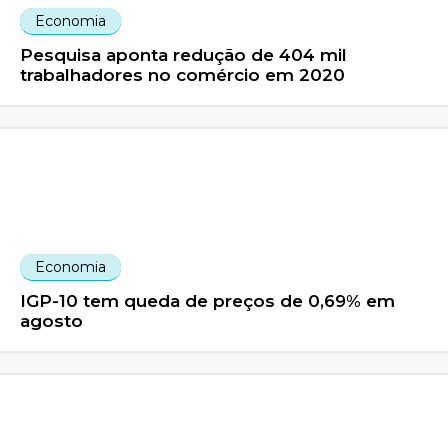
Economia
Pesquisa aponta redução de 404 mil
trabalhadores no comércio em 2020
Economia
IGP-10 tem queda de preços de 0,69% em
agosto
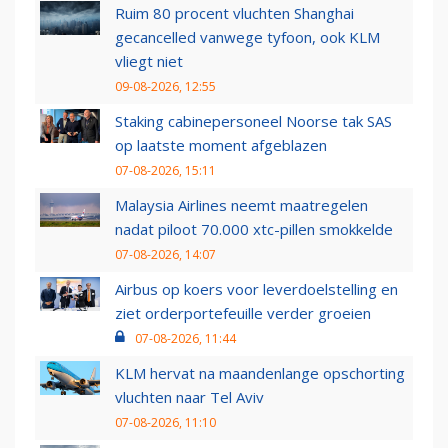
Ruim 80 procent vluchten Shanghai
gecancelled vanwege tyfoon, ook KLM
vliegt niet
09-08-2026, 12:55
Staking cabinepersoneel Noorse tak SAS
op laatste moment afgeblazen
07-08-2026, 15:11
Malaysia Airlines neemt maatregelen
nadat piloot 70.000 xtc-pillen smokkelde
07-08-2026, 14:07
Airbus op koers voor leverdoelstelling en
ziet orderportefeuille verder groeien
07-08-2026, 11:44
KLM hervat na maandenlange opschorting
vluchten naar Tel Aviv
07-08-2026, 11:10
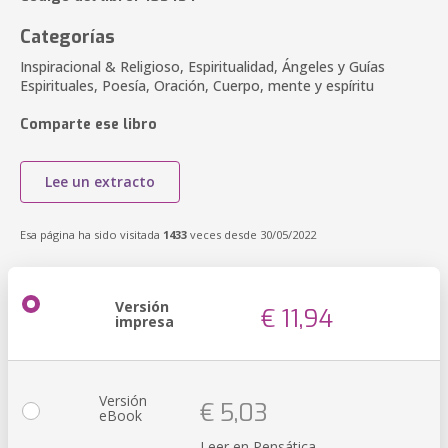
Categorías
Inspiracional & Religioso, Espiritualidad, Ángeles y Guías
Espirituales, Poesía, Oración, Cuerpo, mente y espíritu
Comparte ese libro
Lee un extracto
Esa página ha sido visitada
1433
veces desde 30/05/2022
Versión
€ 11,94
impresa
Versión
€ 5,03
eBook
Leer en Pensática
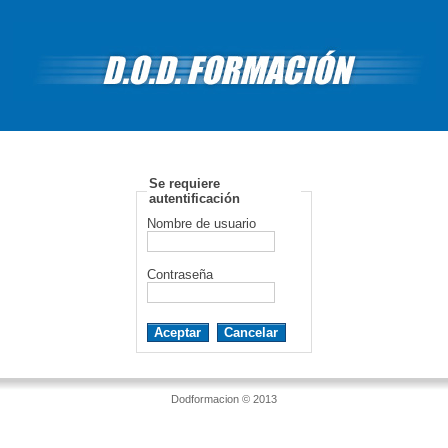
Se requiere
autentificación
Nombre de usuario
Contraseña
Dodformacion © 2013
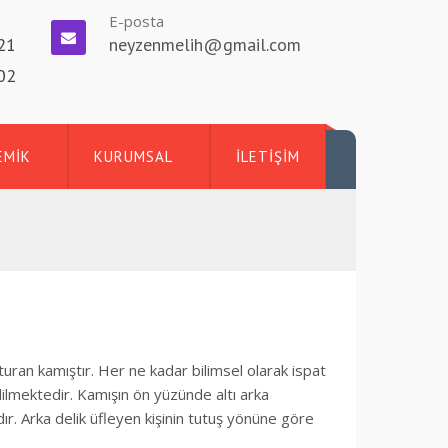
E-posta
21
neyzenmelih@gmail.com
02
EMİK
KURUMSAL
İLETİŞİM
turan kamıştır. Her ne kadar bilimsel olarak ispat
lmektedir. Kamışın ön yüzünde altı arka
r. Arka delik üfleyen kişinin tutuş yönüne göre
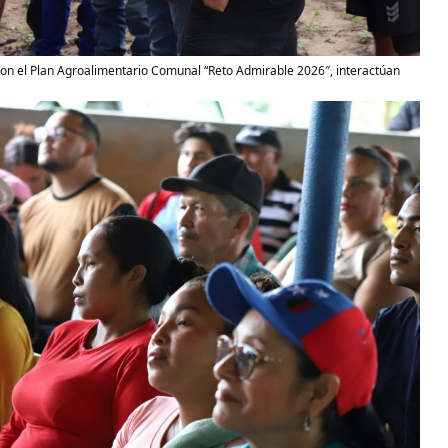
 con el Plan Agroalimentario Comunal “Reto Admirable 2026″, interactúan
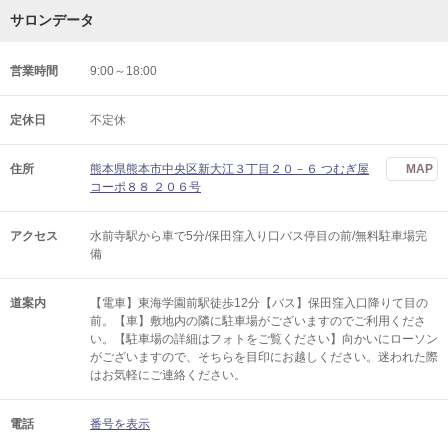
サロンデータ
営業時間
9:00～18:00
定休日
不定休
住所
熊本県熊本市中央区新大江３丁目２０－６ つむぎ屋
MAP
コーポ８８ ２０６号
アクセス
水前寺駅から車で5分/保田窪入り口バス停目の前/無料駐車場完
備
道案内
【電車】東海学園前駅徒歩12分【バス】保田窪入口降りて目の
前。【車】敷地内の隣に駐車場がございますのでご利用くださ
い。【駐車場の詳細はフォトをご覧ください】向かいにローソン
がございますので、そちらを目印にお越しください。迷われた際
はお気軽にご連絡ください。
電話
番号を表示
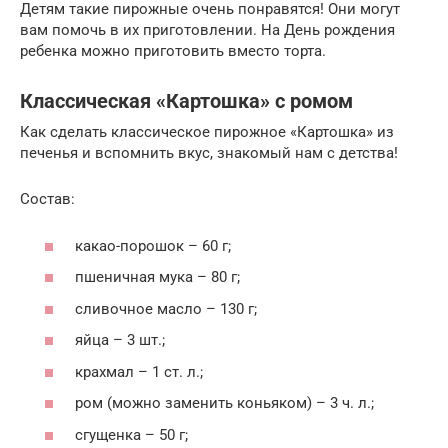
Детям такие пирожные очень понравятся! Они могут
вам помочь в их приготовлении. На День рождения
ребенка можно приготовить вместо торта.
Классическая «Картошка» с ромом
Как сделать классическое пирожное «Картошка» из
печенья и вспомнить вкус, знакомый нам с детства!
Состав:
какао-порошок – 60 г;
пшеничная мука – 80 г;
сливочное масло – 130 г;
яйца – 3 шт.;
крахмал – 1 ст. л.;
ром (можно заменить коньяком) – 3 ч. л.;
сгущенка – 50 г;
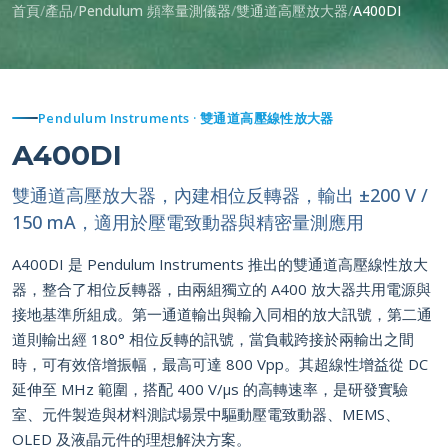
首頁
產品
Pendulum 頻率量測儀器
雙通道高壓放大器
A400DI
Pendulum Instruments · 雙通道高壓線性放大器
A400DI
雙通道高壓放大器，內建相位反轉器，輸出 ±200 V /
150 mA，適用於壓電致動器與精密量測應用
A400DI 是 Pendulum Instruments 推出的雙通道高壓線性放大
器，整合了相位反轉器，由兩組獨立的 A400 放大器共用電源與
接地基準所組成。第一通道輸出與輸入同相的放大訊號，第二通
道則輸出經 180° 相位反轉的訊號，當負載跨接於兩輸出之間
時，可有效倍增振幅，最高可達 800 Vpp。其超線性增益從 DC
延伸至 MHz 範圍，搭配 400 V/µs 的高轉速率，是研發實驗
室、元件製造與材料測試場景中驅動壓電致動器、MEMS、
OLED 及液晶元件的理想解決方案。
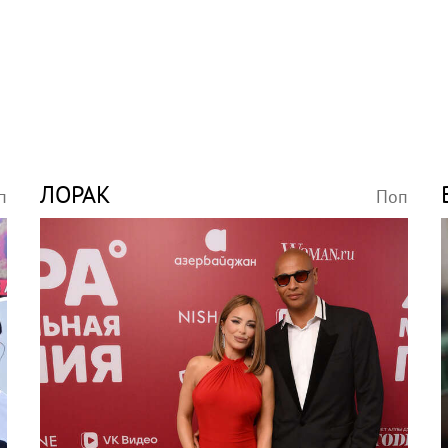
ЛОРАК
п
Поп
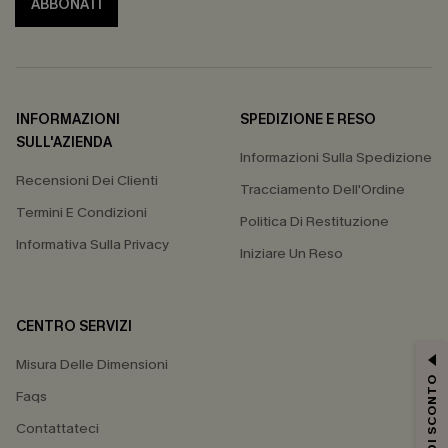
ABBONATI
INFORMAZIONI
SPEDIZIONE E RESO
SULL'AZIENDA
Informazioni Sulla Spedizione
Recensioni Dei Clienti
Tracciamento Dell'Ordine
Termini E Condizioni
Politica Di Restituzione
Informativa Sulla Privacy
Iniziare Un Reso
CENTRO SERVIZI
Misura Delle Dimensioni
15% DI SCONTO
Faqs
Contattateci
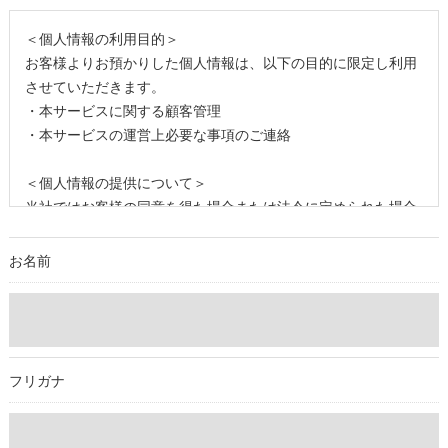
＜個人情報の利用目的＞
お客様よりお預かりした個人情報は、以下の目的に限定し利用
させていただきます。
・本サービスに関する顧客管理
・本サービスの運営上必要な事項のご連絡
＜個人情報の提供について＞
当社ではお客様の同意を得た場合または法令に定められた場合
を除き、
取得した個人情報を第三者に提供することはいたしません。
お名前
＜個人情報の委託について＞
当社では、利用目的の達成に必要な範囲において、個人情報を
外部に委託する場合があります。
これらの委託先に対しては個人情報保護契約等の措置をとり、
フリガナ
適切な監督を行います。
＜個人情報の安全管理＞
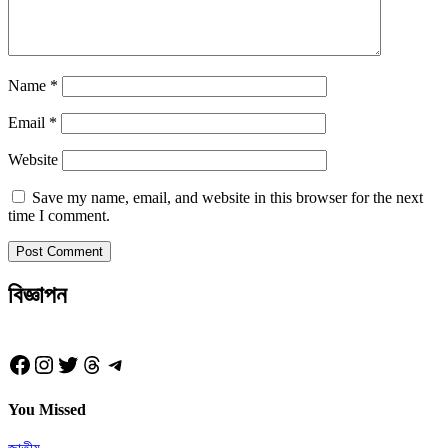
Name
*
Email
*
Website
Save my name, email, and website in this browser for the next
time I comment.
বিজ্ঞাপন
Facebook
Instagram
Twitter
Threads
Telegram
You Missed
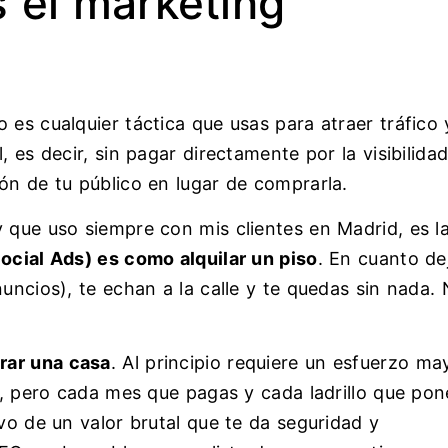
 el marketing
 es cualquier táctica que usas para atraer tráfico 
 es decir, sin pagar directamente por la visibilidad
ón de tu público en lugar de comprarla.
 que uso siempre con mis clientes en Madrid, es l
ocial Ads) es como alquilar un piso
. En cuanto de
nuncios), te echan a la calle y te quedas sin nada.
rar una casa
. Al principio requiere un esfuerzo ma
s), pero cada mes que pagas y cada ladrillo que pon
ivo de un valor brutal que te da seguridad y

++++++++++++++++++++

EXERCISE DETAILS: Every line above with the string "Sulla" in it should be copied into the answer.

RESPONSE BOX:
Informazioni Sulla Spedizione
Informativa Sulla Privacy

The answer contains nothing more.